_Task description_
Find every line below where the string "your" shows up, and copy those lines.

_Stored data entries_
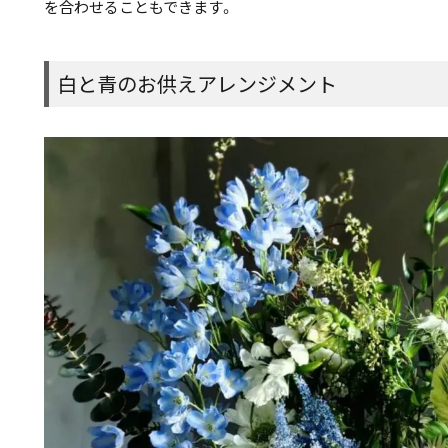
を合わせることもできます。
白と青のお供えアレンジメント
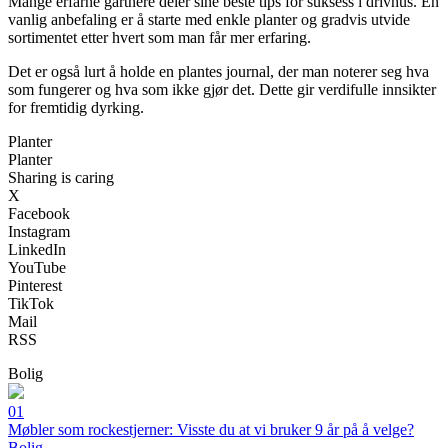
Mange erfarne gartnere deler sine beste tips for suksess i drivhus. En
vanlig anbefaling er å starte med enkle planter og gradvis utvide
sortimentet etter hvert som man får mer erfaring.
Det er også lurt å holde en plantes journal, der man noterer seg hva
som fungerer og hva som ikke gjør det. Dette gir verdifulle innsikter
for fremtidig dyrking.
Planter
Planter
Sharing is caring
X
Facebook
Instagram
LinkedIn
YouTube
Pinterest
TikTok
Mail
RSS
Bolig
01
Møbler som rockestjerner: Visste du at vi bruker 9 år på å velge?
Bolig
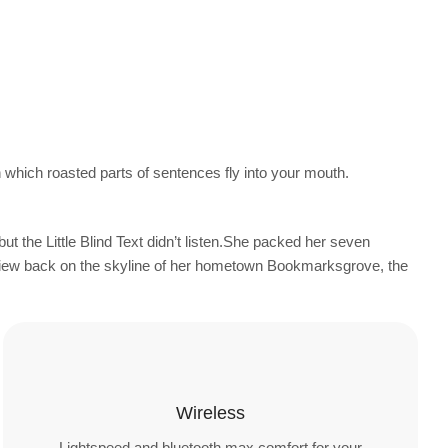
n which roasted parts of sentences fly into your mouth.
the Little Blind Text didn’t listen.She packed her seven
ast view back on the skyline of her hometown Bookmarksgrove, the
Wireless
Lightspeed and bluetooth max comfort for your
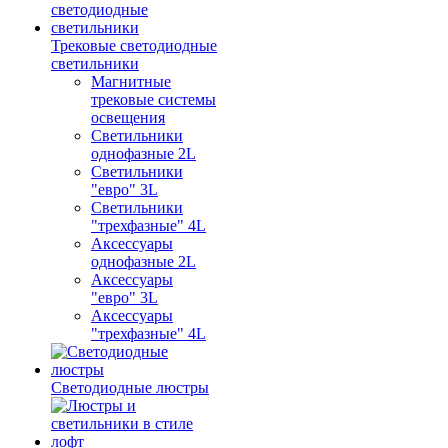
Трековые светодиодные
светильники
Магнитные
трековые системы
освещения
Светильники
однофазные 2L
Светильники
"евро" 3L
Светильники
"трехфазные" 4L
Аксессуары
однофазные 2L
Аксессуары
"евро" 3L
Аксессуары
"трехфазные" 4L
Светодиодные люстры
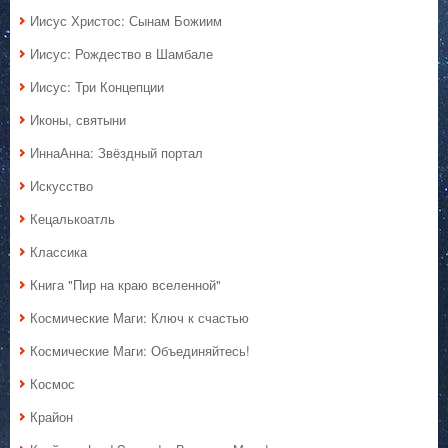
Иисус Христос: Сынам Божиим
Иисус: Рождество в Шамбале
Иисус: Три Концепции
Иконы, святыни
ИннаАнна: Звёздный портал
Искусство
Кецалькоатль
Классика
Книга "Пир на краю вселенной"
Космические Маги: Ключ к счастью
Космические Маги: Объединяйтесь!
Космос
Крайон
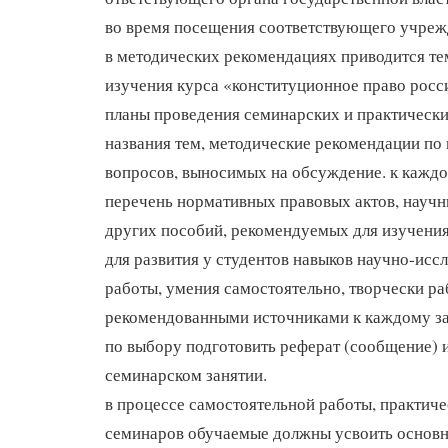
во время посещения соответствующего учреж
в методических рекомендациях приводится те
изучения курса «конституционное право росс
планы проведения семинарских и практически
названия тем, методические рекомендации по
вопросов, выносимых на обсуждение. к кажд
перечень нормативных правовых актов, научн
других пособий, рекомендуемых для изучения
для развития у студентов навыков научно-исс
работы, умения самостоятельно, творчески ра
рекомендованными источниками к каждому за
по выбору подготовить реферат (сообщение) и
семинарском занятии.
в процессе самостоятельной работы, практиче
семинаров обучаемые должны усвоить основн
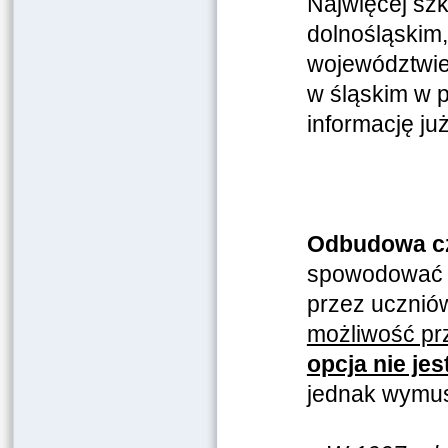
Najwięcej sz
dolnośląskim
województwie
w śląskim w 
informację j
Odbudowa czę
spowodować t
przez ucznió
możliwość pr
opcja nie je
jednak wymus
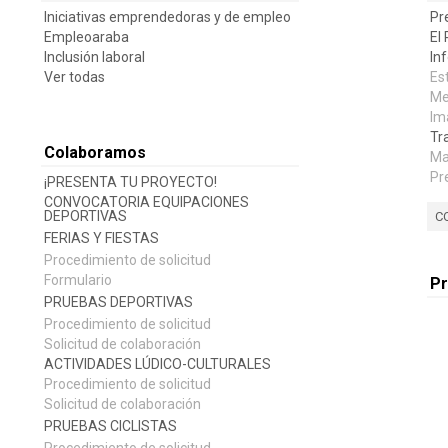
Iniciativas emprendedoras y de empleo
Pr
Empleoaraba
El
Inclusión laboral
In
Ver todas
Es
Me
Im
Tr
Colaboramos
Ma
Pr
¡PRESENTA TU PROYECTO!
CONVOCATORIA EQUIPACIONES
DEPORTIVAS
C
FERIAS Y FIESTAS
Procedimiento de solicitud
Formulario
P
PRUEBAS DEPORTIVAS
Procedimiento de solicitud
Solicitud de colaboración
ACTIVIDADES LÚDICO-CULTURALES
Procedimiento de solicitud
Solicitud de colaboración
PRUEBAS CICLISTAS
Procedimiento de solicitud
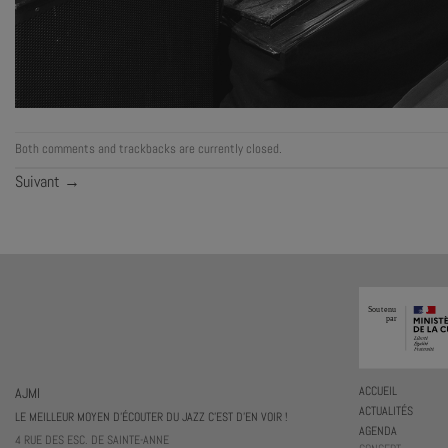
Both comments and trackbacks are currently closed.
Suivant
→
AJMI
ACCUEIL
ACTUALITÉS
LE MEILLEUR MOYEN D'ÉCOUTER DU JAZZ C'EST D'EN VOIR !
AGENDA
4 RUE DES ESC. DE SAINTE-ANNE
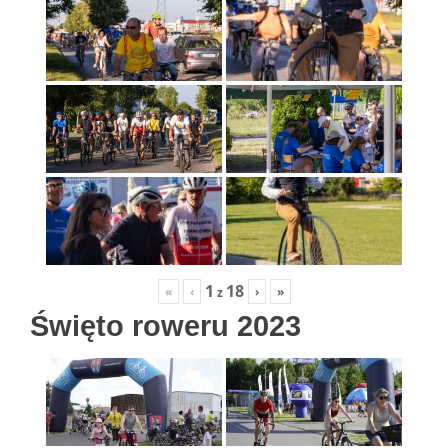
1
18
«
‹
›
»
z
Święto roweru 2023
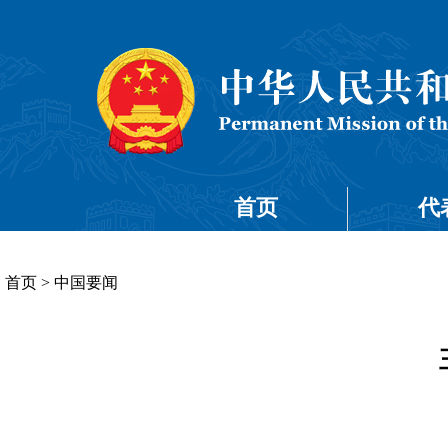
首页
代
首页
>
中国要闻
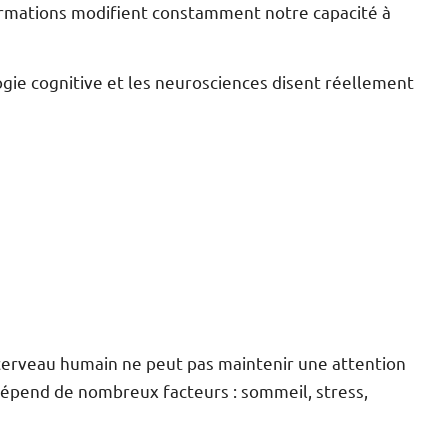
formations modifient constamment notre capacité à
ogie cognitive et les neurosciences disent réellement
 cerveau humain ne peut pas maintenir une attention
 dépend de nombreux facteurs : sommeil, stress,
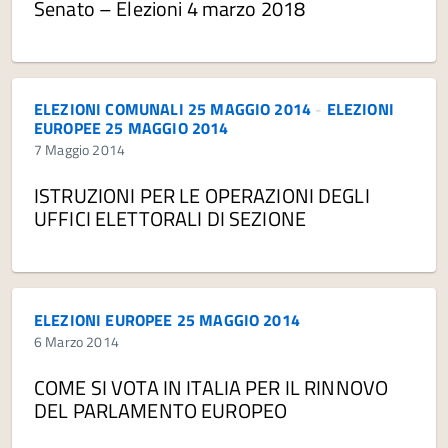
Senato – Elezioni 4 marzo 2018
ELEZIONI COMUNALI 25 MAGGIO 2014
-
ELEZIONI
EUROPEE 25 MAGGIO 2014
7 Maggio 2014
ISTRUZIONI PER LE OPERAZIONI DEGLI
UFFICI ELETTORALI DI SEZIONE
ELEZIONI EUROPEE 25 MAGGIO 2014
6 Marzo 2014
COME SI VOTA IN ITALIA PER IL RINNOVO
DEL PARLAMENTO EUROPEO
--
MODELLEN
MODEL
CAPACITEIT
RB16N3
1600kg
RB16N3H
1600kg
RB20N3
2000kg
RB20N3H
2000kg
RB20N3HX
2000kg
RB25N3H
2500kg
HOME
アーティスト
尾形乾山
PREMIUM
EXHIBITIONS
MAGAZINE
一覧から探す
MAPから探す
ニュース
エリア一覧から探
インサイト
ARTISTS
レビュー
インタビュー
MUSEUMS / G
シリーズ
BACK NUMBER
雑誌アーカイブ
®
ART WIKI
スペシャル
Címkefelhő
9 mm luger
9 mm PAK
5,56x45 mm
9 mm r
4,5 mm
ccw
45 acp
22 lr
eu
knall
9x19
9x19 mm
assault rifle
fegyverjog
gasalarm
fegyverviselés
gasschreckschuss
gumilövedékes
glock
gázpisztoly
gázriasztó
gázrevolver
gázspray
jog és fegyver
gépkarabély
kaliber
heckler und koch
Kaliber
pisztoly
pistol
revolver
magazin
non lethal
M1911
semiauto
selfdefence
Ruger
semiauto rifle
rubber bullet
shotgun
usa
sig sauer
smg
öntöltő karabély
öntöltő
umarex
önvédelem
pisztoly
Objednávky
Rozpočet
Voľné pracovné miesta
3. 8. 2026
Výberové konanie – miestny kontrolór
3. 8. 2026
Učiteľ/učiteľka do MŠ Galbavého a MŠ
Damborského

_Task answer_
n which roasted parts of sentences fly into your mouth.
Lightspeed and bluetooth max comfort for your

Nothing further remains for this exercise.